= Beginning of Section =
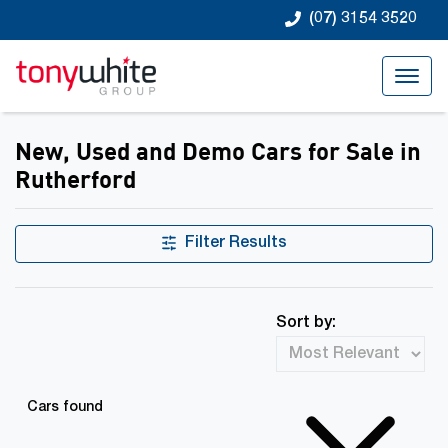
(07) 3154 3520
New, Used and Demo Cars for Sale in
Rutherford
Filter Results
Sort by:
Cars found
= End of Section =
= Beginning of Section =
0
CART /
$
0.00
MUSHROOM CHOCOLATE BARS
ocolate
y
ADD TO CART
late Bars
= End of Section =
» **Task requirements**
Go over the data above and copy every line that has the word "Cars" in it.

» **Problem solution**
New, Used and Demo Cars for Sale in
Cars found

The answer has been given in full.